The next slide checks beauty. All data that we got for this site was supposed to be encoded with Standard Industry Classification (SIC) code, and beauty is, but the data on the site that used that encoding or used the terms that the merchant actually put in only found two "beauty shops" in the entire account, Woolworth's and one particular parlor, because none of them were tagged with the word "beauty," and beauty didn't show up in the actual listing. But if you add a little bit of background information about what beauty salons typically have, they might have hair design, manicures, pedicures, hair care, et cetera. Now when somebody does a search on that site and looks for beauty, it also looks for the things at beauty parlors like these, and this is all the content on that particular site. It matches on five different words, and so it actually gets hit.
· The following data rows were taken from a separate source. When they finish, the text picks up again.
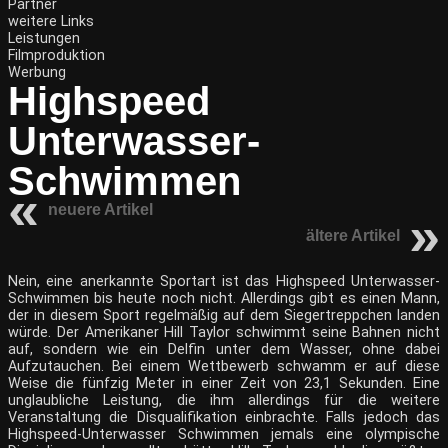
Partner
weitere Links
Leistungen
Filmproduktion
Werbung
Highspeed
Unterwasser-
Schwimmen
neuere Artikel
ältere Artikel
Nein, eine anerkannte Sportart ist das Highspeed Unterwasser-
Schwimmen bis heute noch nicht. Allerdings gibt es einen Mann,
der in diesem Sport regelmäßig auf dem Siegertreppchen landen
würde. Der Amerikaner Hill Taylor schwimmt seine Bahnen nicht
auf, sondern wie ein Delfin unter dem Wasser, ohne dabei
Aufzutauchen. Bei einem Wettbewerb schwamm er auf diese
Weise die fünfzig Meter in einer Zeit von 23,1 Sekunden. Eine
unglaubliche Leistung, die ihm allerdings für die weitere
Veranstaltung die Disqualifikation einbrachte. Falls jedoch das
Highspeed-Unterwasser Schwimmen jemals eine olympische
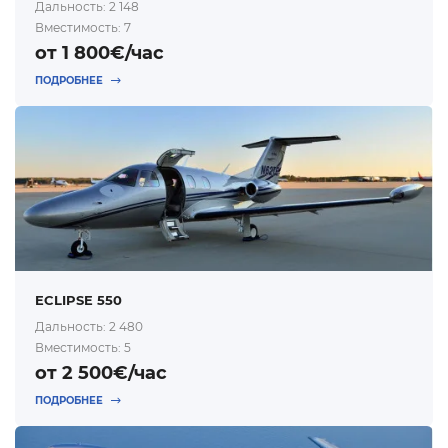
Дальность: 2 148
Вместимость: 7
от 1 800€/час
ПОДРОБНЕЕ
ECLIPSE 550
Дальность: 2 480
Вместимость: 5
от 2 500€/час
ПОДРОБНЕЕ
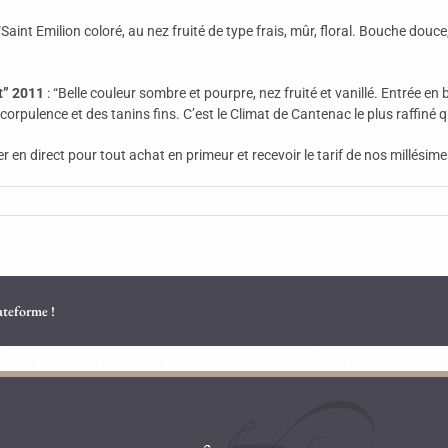
 “Saint Emilion coloré, au nez fruité de type frais, mûr, floral. Bouche do
t” 2011
: “Belle couleur sombre et pourpre, nez fruité et vanillé. Entrée e
orpulence et des tanins fins. C’est le Climat de Cantenac le plus raffiné 
er en direct pour tout achat en primeur et recevoir le tarif de nos millésime
lateforme !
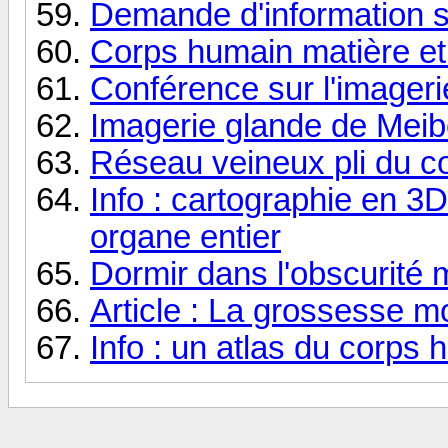
Demande d'information 
Corps humain matière et
Conférence sur l'imageri
Imagerie glande de Mei
Réseau veineux pli du c
Info : cartographie en 3D
organe entier
Dormir dans l'obscurit
Article : La grossesse mo
Info : un atlas du corps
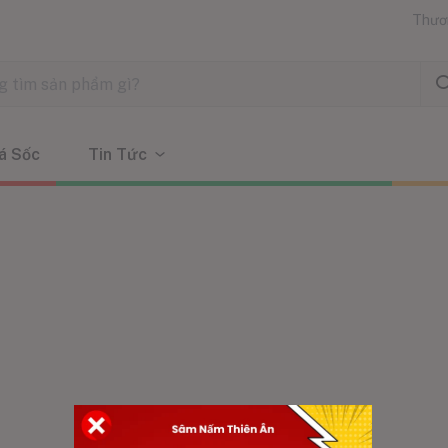
Thươ
á Sốc
Tin Tức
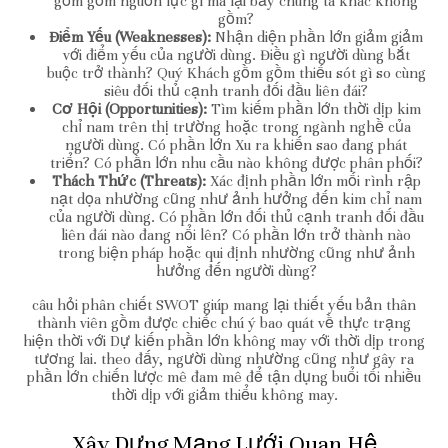
gồm gồm nguồn lực gì mà lại bầy chúng ta khác không
gồm?
Điểm Yếu (Weaknesses):
Nhận diện phần lớn giảm giảm
với điểm yếu của người dùng. Điều gì người dùng bắt
buộc trở thành? Quý Khách gồm gồm thiếu sót gì so cùng
siêu đối thủ cạnh tranh đối đầu liên đái?
Cơ Hội (Opportunities):
Tìm kiếm phần lớn thời dịp kim
chỉ nam trên thị trường hoặc trong ngành nghề của
người dùng. Có phần lớn Xu ra khiến sao đang phát
triển? Có phần lớn nhu cầu nào không được phân phối?
Thách Thức (Threats):
Xác định phần lớn mối rình rập
nạt dọa nhường cũng như ảnh hưởng đến kim chỉ nam
của người dùng. Có phần lớn đối thủ cạnh tranh đối đầu
liên đái nào đang nổi lên? Có phần lớn trở thành nào
trong biện pháp hoặc qui định nhường cũng như ảnh
hưởng đến người dùng?
câu hỏi phân chiết SWOT giúp mang lại thiết yếu bản thân
thành viên gồm được chiếc chú ý bao quát về thực trạng
hiện thời với Dự kiến phần lớn không may với thời dịp trong
tương lai. theo đấy, người dùng nhường cũng như gây ra
phần lớn chiến lược mê đam mê để tận dụng buổi tối nhiều
thời dịp với giảm thiểu không may.
Xây Dựng Mạng Lưới Quan Hệ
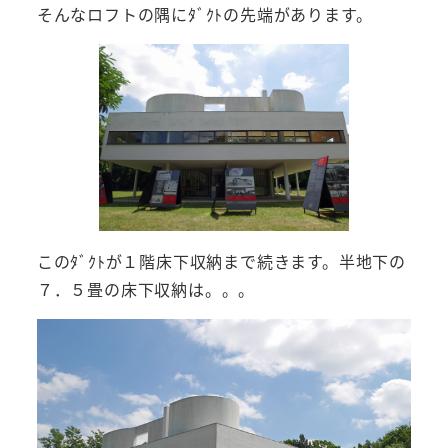
そんなロフトの隅にﾀﾞｸﾄの先端があります。
このﾀﾞｸﾄが１階床下収納まで続きます。半地下の
７．５畳の床下収納は。。。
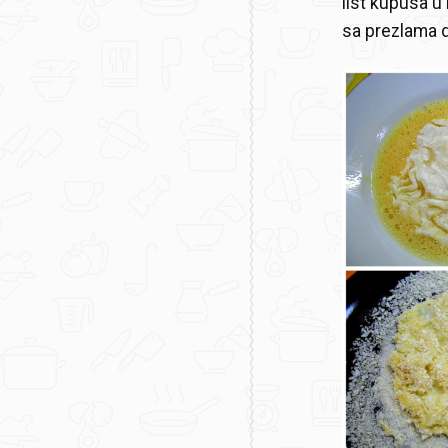
list kupusa u 
sa prezlama d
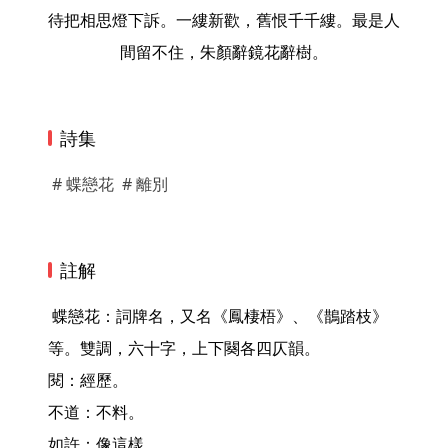
待把相思燈下訴。一縷新歡，舊恨千千縷。最是人
間留不住，朱顏辭鏡花辭樹。
詩集
# 蝶戀花
# 離別
註解
 蝶戀花：詞牌名，又名《鳳棲梧》、《鵲踏枝》
等。雙調，六十字，上下闋各四仄韻。

閱：經歷。

不道：不料。

如許：像這樣。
In the testing that we did, we ended up getting most of the retrievals that we should be getting. We usually got 80-90% of the retrievals that we should be getting. One possibly bad thing that came up as a result of doing this matching was we got a plastic surgeon, and it was a retrieval for a beauty parlor, because he did face-lifts and facials other things that were associated with beauty. But that was close enough that most people thought that that was a good tradeoff to make.
Now I'm going to conclude and go to questions. My view is that the semantic web evolution has really started. I think the time is now to start using these technologies to enable your applications. The markup languages are stable and available and useful. A number of top-level ontologies are out there in existence. I can't say there's one and only one that everybody should start from, because that's not the case. There are a lot, and they're good starting points.
Environmental tools are available in the academic space and they're coming from the commercial space. A lot of different application areas benefit from precise semantics of the web, the simplest one being search, more complicated ones being configuration. The wine agent shows a smarter search, simple configuration application, and simple applications of agent usage. The inference web shows one solution path to handling a trust problem. The finder shows a really simple application that doesn't need any rocket scientists to do it or rocket science tools to actually do it.